In the text posted as an image to his Instagram, Ingram explicitly named Wiley. In an accompanying caption that did not name Wiley, he wrote that he had been assaulted by “a predator that met me at my most vulnerable and knew that I was just starting to heal. He actively exploited my pain and today I am taking back my power.”
Ingram linked in his bio to a petition launched by Joseph Awuah-Darko, who accused Wiley of sexual assault last month. Like Ingram, Awuah-Darko claimed he had been assaulted in 2021. Also like Ingram, Awuah-Darko said he planned to take legal action against Wiley.

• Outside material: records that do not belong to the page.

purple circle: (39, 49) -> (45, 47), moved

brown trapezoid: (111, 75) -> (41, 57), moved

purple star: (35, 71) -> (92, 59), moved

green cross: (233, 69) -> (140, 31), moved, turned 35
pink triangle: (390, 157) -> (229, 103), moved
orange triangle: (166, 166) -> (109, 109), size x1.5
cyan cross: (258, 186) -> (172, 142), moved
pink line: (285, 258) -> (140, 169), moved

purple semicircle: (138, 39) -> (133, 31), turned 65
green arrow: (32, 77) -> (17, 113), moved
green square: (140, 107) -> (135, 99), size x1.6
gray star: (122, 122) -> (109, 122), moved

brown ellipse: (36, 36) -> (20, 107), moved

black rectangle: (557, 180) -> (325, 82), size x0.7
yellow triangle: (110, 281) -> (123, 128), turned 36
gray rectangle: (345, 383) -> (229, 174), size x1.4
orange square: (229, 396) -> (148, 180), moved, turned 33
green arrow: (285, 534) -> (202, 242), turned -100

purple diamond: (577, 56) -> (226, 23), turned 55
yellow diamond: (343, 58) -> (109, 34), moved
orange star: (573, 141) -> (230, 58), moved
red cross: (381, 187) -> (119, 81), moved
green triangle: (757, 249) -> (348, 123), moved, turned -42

Armistead’s claims revolved around an alleged encounter in 2010 at Wiley’s New York apartment. Armistead accused Wiley of having made an effort to “grab my genitals aggressively” and of “performing forced oral penetration on me.” Armistead said he planned to join a class action lawsuit filed by Awuah-Darko, Ingram, and Nathaniel Lloyd Richards, who had also previously accused Wiley of sexual misconduct on social media.
Through Barrett, Wiley denied having known of Armistead or having ever met him. Barrett disputed certain details of Armistead’s claims, including a portion referring to “two big dogs” that Wiley allegedly held within his apartment. She said Wiley did not acquire his two Afghan hounds until 2015.

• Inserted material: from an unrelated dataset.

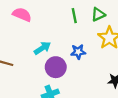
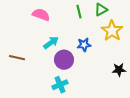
pink semicircle: (22, 15) -> (41, 15), moved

Armistead did not immediately respond to a request for comment.
On Monday, Barrett alluded to Awuah-Darko’s allegations, which she said were untrue.
“The false claims against Mr. Wiley began as a vendetta by an individual who shared a single consensual encounter with him,” she said. “This person pursued Mr. Wiley for over a year, unsuccessfully pushing for a relationship. Recently, this individual has reinvented himself, soliciting cash contributions from followers and encouraging others to join his fraudulent Instagram campaign. His efforts have produced one other person, who also had a one-time consensual encounter with Mr. Wiley years ago and subsequently spent months sending him romantic texts seeking a deeper relationship.”
In a follow-up statement posted to Instagram on Tuesday, Wiley called the allegations from Awuah-Darko and Ingram “baseless and defamatory,” and questioned whether money, fame, and an “insatiable need for attention” had driven the two to come forward. Wiley included what he said were screenshots of text conversations between him and his accusers, which he said discredited their claims.
“What is clear,” Wiley wrote, “is that my accusers wanted far more than I was willing to give them.”
Wiley previously denied Awuah-Darko’s claims, saying, “Someone I had a brief, consensual relationship with is now making false, disturbing, and defamatory accusations about our time together. These claims are deeply hurtful to me, and I will pursue all legal options to bring the truth to light and clear my name.”
Wiley is renowned for his paintings of Black sitters that reference Old Masters portraiture techniques. A 2022 New Yorker profile labeled him “one of the most influential figures in global Black culture,” and said that with his Black Rock Senegal artist residency program, he was “shifting the art world’s center of gravity toward Africa.”
A Wiley survey held the following year at the Fine Arts Museums of San Francisco was a hit, drawing massive crowds. It has since traveled, appearing recently at the Museum of Fine Arts Houston, with future stops planned at the Pérez Art Museum Miami and the Minneapolis Institute of Art in the coming year, according to Wiley’s website. Spokespersons for the Pérez Art Museum Miami and the Minneapolis Institute of Art did not respond to requests for comment.
Update, 6/11/24, 10:15 a.m.: This article has been updated to include a follow-up statement from Wiley.
Update, 6/12/24, 3:15 p.m.: This article has been updated to include mention of new claims posted on Tuesday by Terrell Armistead. Through his lawyer, Wiley denied these claims.